PayTm or ‘Pay through mobile’ is India’s multinational company that specialises in digital payment, financial services and e-commerce.
PayTm extends the value proposition for customers by gleaning insights from customer data to recommend best services, products and cross-sell financial and nonfinancial products.
Therefore, Data Scientists are in hot demand. The interview rounds for a Data Scientist role are a little different than the rest of the companies because the interview begins with an on-site visit at the PayTm office.
How many interview rounds are there in PayTm?
Once your application is selected, the recruiter will contact you and fix a date and time for the on-site interview. After which you will be subjected to 4 loops of interviews which will be 2 technical rounds, 1 round with the manager and 1 round with the HR.
PayTm Data Science Interview Process
1st Loop: Technical Screening
This round is mainly concerned with judging your technical abilities as a potential candidate. You will be subjected to SQL and Coding related questions like:
- Can you rate yourself in SQL out of 10? (Followed by basic SQL questions) What is a unique key?
- You have 2 tables. A and B. Table A has 1 column X having some values and nulls. Table B has 1 column Y having populated and null values. Join these two tables based on column x and y and count the number of output records for all the joint conditions.
- You are given an array and you need to find pairs whose sum equals to the given value x.
2nd Loop: Technical Screening
The second technical round is a little different as it correlates with your past work experiences. Questions about previous projects, your approach, the kind of data used, kind of problem faced, are asked. Following this, a favourite but very common bank of questions are asked from Big data questions in relation to Apache Spark. They somewhat go like:
- What is spark?
- What is rdd?
- How does driver work?
- How does spark work in cluster mode?
- Why are rdd’s fault tolerant?
- What is lazy evaluation?
- What is a lineage graph?
- What is persistence caching in spark?
- How can you optimize your spark application?
A coding question that might also be thrown your way is:
- You are given a singly linked list and you need to reverse it.
Pro Tip: If you are well versed in DSA, you can solve this easily.

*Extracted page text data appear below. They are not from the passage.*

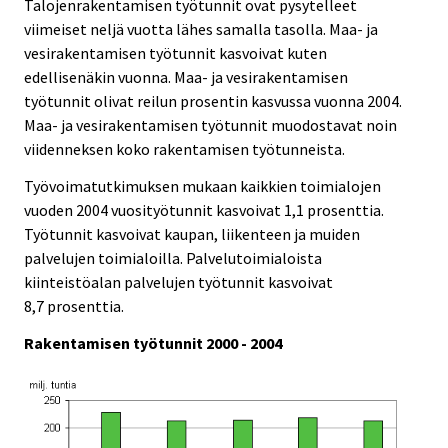
Talojenrakentamisen työtunnit ovat pysytelleet
viimeiset neljä vuotta lähes samalla tasolla. Maa- ja
vesirakentamisen työtunnit kasvoivat kuten
edellisenäkin vuonna. Maa- ja vesirakentamisen
työtunnit olivat reilun prosentin kasvussa vuonna 2004.
Maa- ja vesirakentamisen työtunnit muodostavat noin
viidenneksen koko rakentamisen työtunneista.
Työvoimatutkimuksen mukaan kaikkien toimialojen
vuoden 2004 vuosityötunnit kasvoivat 1,1 prosenttia.
Työtunnit kasvoivat kaupan, liikenteen ja muiden
palvelujen toimialoilla. Palvelutoimialoista
kiinteistöalan palvelujen työtunnit kasvoivat
8,7 prosenttia.
Rakentamisen työtunnit 2000 - 2004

So it’s good to brush up on that.
3rd Loop: Interview with the Hiring Manager
This round is purely based on managerial related questions. No in-depth technical questions are asked. This round concerns itself with behavioural and situational based questions that judge your ability to solve problems and deal with a multitude of situations within a time crunch.
Some of them go like:
- How would you resolve any conflict with your co-worker?
- How well do you follow strict timelines?
- How should you deal with a disagreement between you and your manager?
4th Loop: Round with the HR
After successfully flying past all the previous rounds, one gets to sit with the HR to talk about next steps. Basic questions on the lines of background, resume are asked and a proper discussion of the job role takes place. You will also be acquainted with the department you will be an addition to.
20 PayTm Data Scientist Interview Questions
Here are 20 questions you must practice before appearing for the PayTm Data Scientist interview.
- How is logistic regression done?
- How do you find RMSE and MSE in a linear regression model?
- What is the significance of p-value?
- For the given points, how will you calculate the Euclidean distance in Python?
- In your choice of language, write a program that prints the numbers ranging from one to 50.
- Differentiate between univariate, bivariate, and multivariate analysis.
- Explain the steps in making a decision tree.
- How do you build a random forest model?
- How can you select k for k-means?
- How can outlier values be treated?
- How can you calculate accuracy using a confusion matrix?
- What are recommender systems?
- You are given a data set consisting of variables with more than 30 percent missing values. How will you deal with them?
- What are the feature selection methods used to select the right variables?
- Write the equation and calculate the precision and recall rate.
- ‘People who bought this also bought…’ recommendations seen on Amazon are a result of which algorithm?
- How can time-series data be declared as stationery?
- What are dimensionality reduction and its benefits?
- How will you calculate eigenvalues and eigenvectors of the following 3×3 matrix?
- How should you maintain a deployed model?
Since this Indian FinTech company has come into existence, applications of digital payments have skyrocketed and similarly the demand for Data Scientists at PayTm have increased as well. Hopefully you have gained enough insight to successfully crack a Data Scientist interview at PayTm.